_Brief_:
Copy exactly, please, the lines of the data from its start through the line containing "instructions and routines".

####

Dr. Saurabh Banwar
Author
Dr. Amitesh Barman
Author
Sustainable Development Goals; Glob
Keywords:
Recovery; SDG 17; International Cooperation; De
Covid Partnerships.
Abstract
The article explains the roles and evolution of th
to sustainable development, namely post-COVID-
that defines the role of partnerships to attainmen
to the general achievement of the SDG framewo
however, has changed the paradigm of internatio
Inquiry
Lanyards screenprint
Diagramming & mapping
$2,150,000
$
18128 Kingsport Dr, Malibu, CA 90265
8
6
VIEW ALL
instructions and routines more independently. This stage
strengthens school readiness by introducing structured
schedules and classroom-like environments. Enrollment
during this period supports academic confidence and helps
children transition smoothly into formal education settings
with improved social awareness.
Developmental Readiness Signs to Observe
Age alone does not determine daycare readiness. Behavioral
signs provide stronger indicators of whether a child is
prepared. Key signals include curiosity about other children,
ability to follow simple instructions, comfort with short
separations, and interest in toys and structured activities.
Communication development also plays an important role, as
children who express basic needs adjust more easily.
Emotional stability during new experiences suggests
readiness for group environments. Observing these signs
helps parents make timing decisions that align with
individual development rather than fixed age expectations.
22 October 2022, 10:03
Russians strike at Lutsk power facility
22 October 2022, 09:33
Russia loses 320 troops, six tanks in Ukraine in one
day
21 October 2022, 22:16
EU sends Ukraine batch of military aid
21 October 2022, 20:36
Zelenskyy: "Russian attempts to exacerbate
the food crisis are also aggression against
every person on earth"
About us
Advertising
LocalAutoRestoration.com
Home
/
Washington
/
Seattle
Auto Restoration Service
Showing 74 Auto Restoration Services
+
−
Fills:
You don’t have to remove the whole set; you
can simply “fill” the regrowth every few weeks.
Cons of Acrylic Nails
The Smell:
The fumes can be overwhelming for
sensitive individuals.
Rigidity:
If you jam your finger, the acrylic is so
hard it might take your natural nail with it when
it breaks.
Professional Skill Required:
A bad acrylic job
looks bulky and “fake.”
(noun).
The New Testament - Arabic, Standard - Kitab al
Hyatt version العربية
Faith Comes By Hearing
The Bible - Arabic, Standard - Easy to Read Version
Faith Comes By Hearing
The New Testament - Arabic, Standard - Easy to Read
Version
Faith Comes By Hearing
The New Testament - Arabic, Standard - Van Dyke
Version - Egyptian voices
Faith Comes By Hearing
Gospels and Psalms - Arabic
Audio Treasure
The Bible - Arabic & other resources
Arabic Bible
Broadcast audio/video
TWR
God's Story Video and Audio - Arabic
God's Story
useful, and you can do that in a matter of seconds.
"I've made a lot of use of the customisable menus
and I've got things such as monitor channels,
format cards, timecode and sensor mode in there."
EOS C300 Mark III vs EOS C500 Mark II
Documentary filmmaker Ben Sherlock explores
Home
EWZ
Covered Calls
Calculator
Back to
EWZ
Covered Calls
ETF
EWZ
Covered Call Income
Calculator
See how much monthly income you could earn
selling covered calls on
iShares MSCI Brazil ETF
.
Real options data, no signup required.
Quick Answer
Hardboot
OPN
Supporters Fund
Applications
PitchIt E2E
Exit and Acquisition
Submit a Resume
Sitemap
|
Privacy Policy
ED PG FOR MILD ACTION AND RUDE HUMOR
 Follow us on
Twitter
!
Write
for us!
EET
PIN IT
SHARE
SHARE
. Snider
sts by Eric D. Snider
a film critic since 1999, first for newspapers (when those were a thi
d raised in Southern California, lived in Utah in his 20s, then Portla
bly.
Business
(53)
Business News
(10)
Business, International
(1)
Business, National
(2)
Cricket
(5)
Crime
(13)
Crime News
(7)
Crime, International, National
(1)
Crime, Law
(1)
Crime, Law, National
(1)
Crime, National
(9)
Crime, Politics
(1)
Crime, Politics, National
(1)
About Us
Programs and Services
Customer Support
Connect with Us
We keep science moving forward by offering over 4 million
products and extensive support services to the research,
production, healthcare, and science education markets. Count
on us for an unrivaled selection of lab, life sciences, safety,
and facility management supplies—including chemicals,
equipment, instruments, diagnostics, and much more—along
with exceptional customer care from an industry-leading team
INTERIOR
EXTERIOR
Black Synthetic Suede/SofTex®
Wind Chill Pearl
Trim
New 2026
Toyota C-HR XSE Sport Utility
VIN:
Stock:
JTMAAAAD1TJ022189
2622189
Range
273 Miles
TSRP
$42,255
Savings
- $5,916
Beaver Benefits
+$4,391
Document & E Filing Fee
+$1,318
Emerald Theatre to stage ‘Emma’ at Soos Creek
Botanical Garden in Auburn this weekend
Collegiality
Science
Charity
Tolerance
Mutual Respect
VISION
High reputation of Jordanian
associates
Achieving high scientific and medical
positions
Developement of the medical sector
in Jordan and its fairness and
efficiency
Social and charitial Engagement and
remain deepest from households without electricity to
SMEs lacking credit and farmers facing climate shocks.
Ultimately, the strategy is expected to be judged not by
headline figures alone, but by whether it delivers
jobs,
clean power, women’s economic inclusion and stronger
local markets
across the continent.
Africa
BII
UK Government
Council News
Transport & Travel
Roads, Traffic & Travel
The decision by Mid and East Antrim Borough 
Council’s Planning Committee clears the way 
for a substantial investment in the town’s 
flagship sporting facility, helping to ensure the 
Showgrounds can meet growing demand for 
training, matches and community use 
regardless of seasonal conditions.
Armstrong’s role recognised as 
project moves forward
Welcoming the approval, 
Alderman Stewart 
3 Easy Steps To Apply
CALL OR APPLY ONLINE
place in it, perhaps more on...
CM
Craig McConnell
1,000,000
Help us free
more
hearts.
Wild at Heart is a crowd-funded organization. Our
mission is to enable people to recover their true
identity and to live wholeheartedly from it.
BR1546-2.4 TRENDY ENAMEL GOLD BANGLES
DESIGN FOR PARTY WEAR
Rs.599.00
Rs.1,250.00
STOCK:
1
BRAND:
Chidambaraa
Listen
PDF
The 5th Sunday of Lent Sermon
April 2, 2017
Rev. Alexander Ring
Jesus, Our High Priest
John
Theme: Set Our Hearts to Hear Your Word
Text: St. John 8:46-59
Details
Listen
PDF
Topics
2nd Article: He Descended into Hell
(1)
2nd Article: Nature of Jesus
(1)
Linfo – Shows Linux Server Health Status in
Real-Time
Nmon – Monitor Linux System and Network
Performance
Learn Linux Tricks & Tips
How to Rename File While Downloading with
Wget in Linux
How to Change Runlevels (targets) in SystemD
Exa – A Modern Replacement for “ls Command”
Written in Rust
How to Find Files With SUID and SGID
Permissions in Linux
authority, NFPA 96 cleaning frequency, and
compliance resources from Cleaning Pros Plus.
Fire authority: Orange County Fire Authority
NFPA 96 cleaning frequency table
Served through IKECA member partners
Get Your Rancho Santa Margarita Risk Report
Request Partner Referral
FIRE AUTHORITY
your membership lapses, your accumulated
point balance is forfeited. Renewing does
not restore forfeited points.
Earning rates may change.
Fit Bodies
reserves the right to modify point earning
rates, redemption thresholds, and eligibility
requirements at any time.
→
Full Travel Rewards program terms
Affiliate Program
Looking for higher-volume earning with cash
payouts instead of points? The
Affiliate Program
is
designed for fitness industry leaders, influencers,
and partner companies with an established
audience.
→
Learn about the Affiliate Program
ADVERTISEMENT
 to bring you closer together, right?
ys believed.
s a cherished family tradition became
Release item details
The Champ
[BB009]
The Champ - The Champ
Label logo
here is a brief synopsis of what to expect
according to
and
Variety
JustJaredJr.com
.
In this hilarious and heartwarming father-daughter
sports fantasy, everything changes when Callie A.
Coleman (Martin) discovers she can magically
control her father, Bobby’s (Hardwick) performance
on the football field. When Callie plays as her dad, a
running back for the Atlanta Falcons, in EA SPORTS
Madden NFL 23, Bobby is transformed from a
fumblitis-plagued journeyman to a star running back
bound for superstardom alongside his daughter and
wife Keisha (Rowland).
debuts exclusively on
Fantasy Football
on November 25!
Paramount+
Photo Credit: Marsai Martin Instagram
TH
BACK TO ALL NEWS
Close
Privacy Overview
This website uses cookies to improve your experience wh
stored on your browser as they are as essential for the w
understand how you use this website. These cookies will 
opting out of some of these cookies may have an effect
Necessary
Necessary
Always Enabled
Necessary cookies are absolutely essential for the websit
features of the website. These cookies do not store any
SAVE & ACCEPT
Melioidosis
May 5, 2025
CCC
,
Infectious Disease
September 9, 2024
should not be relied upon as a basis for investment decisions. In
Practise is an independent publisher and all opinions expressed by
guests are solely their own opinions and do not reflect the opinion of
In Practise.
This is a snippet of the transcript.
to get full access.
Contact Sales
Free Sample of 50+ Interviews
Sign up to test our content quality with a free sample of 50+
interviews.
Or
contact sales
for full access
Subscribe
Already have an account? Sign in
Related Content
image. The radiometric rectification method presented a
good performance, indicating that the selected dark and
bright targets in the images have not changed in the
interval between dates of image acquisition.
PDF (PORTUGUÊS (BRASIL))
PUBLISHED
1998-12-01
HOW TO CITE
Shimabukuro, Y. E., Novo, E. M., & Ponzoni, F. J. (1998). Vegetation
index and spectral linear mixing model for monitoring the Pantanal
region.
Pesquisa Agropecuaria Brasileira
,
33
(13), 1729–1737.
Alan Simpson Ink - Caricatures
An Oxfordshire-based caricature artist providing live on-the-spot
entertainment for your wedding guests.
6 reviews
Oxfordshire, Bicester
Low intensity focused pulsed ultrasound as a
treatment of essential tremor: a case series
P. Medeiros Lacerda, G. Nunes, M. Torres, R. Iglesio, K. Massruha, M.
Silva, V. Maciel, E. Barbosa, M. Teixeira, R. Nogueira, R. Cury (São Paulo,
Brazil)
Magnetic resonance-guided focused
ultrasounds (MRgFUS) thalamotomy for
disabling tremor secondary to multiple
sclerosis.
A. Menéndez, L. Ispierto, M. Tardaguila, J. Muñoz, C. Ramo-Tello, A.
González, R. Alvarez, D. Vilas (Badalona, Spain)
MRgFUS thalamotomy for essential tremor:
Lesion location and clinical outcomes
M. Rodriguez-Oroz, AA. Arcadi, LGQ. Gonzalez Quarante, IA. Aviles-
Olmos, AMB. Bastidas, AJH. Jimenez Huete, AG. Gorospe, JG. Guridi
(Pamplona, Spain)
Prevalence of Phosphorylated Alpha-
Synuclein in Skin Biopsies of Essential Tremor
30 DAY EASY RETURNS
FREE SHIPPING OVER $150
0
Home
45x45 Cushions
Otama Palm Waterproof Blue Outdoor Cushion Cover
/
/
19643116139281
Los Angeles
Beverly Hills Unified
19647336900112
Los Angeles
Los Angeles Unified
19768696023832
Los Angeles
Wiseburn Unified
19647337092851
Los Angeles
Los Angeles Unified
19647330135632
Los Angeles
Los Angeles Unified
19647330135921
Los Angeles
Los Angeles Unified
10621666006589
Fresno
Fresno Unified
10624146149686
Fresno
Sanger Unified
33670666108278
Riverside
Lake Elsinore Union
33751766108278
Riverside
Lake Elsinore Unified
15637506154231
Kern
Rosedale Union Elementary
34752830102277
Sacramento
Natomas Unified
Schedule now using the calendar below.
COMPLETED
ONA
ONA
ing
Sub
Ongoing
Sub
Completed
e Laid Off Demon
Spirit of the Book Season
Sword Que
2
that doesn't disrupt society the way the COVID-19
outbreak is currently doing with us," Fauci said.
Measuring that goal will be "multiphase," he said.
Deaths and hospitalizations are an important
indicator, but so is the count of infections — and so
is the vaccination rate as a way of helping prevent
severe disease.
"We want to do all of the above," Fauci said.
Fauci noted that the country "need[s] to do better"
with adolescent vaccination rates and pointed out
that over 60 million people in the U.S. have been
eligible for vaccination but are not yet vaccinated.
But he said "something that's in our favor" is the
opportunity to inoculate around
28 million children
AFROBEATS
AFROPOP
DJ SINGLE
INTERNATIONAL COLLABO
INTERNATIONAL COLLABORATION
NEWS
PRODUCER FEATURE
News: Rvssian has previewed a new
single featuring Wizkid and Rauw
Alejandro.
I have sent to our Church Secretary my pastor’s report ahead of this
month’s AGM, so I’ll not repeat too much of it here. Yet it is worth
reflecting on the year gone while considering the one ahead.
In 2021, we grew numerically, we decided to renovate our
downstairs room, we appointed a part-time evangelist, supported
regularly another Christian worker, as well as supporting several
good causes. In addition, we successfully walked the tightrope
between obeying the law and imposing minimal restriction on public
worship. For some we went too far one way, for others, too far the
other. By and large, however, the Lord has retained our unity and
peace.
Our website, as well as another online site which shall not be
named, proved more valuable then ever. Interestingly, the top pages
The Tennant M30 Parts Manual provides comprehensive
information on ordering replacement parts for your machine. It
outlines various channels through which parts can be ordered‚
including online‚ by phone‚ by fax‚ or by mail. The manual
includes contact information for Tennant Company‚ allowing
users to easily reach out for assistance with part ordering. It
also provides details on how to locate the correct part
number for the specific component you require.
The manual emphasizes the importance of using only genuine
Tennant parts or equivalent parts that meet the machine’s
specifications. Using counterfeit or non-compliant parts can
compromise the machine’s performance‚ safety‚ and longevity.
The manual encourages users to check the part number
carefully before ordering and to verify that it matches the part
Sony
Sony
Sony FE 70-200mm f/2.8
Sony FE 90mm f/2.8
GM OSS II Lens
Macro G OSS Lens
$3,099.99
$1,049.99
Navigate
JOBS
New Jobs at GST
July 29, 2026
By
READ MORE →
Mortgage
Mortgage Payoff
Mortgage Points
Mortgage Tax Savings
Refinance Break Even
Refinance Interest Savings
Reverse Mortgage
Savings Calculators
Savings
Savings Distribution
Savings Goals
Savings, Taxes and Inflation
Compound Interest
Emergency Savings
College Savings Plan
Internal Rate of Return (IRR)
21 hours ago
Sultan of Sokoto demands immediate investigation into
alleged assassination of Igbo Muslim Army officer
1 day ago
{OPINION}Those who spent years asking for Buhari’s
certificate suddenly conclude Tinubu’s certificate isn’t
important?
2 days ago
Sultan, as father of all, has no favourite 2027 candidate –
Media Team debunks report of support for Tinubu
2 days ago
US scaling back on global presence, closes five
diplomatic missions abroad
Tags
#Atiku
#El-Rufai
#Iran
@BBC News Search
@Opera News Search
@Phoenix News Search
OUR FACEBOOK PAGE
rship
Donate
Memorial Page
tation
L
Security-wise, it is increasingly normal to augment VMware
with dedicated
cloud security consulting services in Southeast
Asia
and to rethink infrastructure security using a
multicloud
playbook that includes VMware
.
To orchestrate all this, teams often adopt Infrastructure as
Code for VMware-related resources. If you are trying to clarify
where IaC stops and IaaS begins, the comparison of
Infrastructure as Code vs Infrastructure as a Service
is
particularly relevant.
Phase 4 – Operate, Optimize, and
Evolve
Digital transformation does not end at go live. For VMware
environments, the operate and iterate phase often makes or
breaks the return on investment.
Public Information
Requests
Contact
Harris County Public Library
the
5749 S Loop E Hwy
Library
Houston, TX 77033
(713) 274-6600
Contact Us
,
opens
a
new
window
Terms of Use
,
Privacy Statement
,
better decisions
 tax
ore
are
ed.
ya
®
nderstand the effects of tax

####

_Task result_:
Dr. Saurabh Banwar
Author
Dr. Amitesh Barman
Author
Sustainable Development Goals; Glob
Keywords:
Recovery; SDG 17; International Cooperation; De
Covid Partnerships.
Abstract
The article explains the roles and evolution of th
to sustainable development, namely post-COVID-
that defines the role of partnerships to attainmen
to the general achievement of the SDG framewo
however, has changed the paradigm of internatio
Inquiry
Lanyards screenprint
Diagramming & mapping
$2,150,000
$
18128 Kingsport Dr, Malibu, CA 90265
8
6
VIEW ALL
instructions and routines more independently. This stage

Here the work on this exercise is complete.